System security ensures that the system's resources are used properly. Access controls can restrict who is permitted access to resources on the system. The Solaris OS features for system security and access control include the following:
Login administration tools – Commands for monitoring and controlling a user's ability to log in. See Securing Logins and Passwords (Task Map).
Hardware access – Commands for limiting access to the PROM, and for restricting who can boot the system. See SPARC: Controlling Access to System Hardware (Task Map).
Resource access – Tools and strategies for maximizing the appropriate use of machine resources while minimizing the misuse of those resources. See Controlling Access to Machine Resources.
Role-based access control (RBAC) – An architecture for creating special, restricted user accounts that are permitted to perform specific administrative tasks. See Role-Based Access Control (Overview).

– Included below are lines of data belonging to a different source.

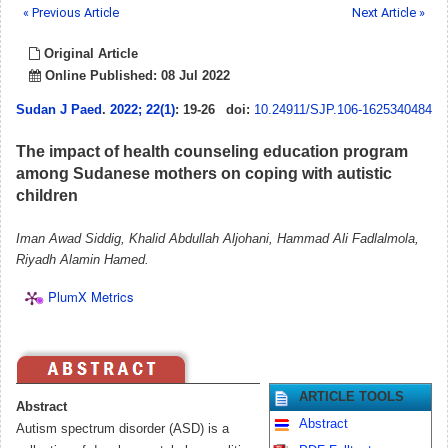
« Previous Article
Next Article »
Original Article
Online Published: 08 Jul 2022
Sudan J Paed
.
2022; 22(1)
: 19-26
doi:
10.24911/SJP.106-1625340484
The impact of health counseling education program
among Sudanese mothers on coping with autistic
children
Iman Awad Siddig, Khalid Abdullah Aljohani, Hammad Ali Fadlalmola,
Riyadh Alamin Hamed.
PlumX Metrics
ARTICLE TOOLS
Abstract
Abstract
Autism spectrum disorder (ASD) is a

Privileges – Discrete rights on processes to perform operations. These process rights are enforced in the kernel. See Privileges (Overview).
Device management – Device policy additionally protects devices that are already protected by UNIX permissions. Device allocation controls access to peripheral devices, such as a microphone or CD-ROM drive. Upon deallocation, device-clean scripts can then erase any data from the device. See Controlling Access to Devices.
Basic Audit Reporting Tool (BART) – A snapshot, called a manifest, of the file attributes of files on a system. By comparing the manifests across systems or on one system over time, changes to files can be monitored to reduce security risks. See Chapter 5, Using the Basic Audit Reporting Tool (Tasks).
File permissions – Attributes of a file or directory. Permissions restrict the users and groups that are permitted to read, write, or execute a file, or search a directory. See Chapter 6, Controlling Access to Files (Tasks).
Security enhancement scripts – Through the use of scripts, many system files and parameters can be adjusted to reduce security risks. See Chapter 7, Using the Automated Security Enhancement Tool (Tasks).